◆ **TASK ITEM**: Print the entries underneath word for word, omitting whatever pictures they contain.

Stored items from a collection:
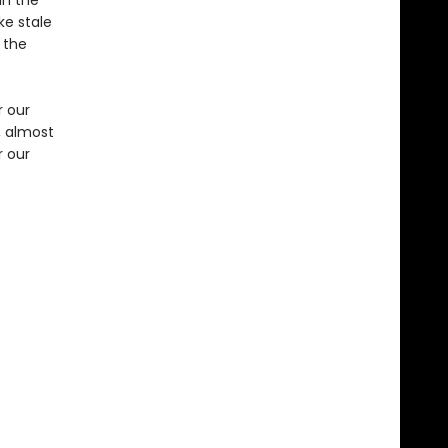
in the
ke stale
 the
r our
, almost
r our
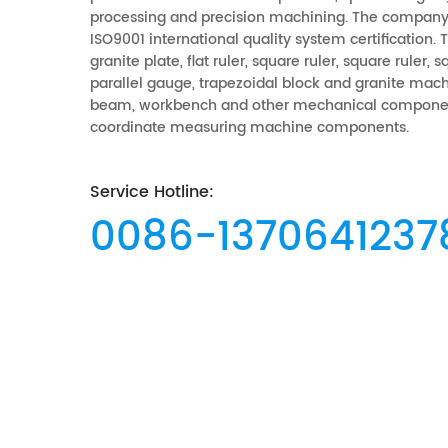
processing and precision machining. The company
ISO9001 international quality system certification.
granite plate, flat ruler, square ruler, square ruler, 
parallel gauge, trapezoidal block and granite mach
beam, workbench and other mechanical componen
coordinate measuring machine components.
Service Hotline:
0086-1370641237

◆ **WRITTEN RESPONSE**:
in the
ke stale
 the
r our
, almost
r our
processing and precision machining. The company
ISO9001 international quality system certification.
granite plate, flat ruler, square ruler, square ruler, 
parallel gauge, trapezoidal block and granite mach
beam, workbench and other mechanical componen
coordinate measuring machine components.
Service Hotline:
0086-1370641237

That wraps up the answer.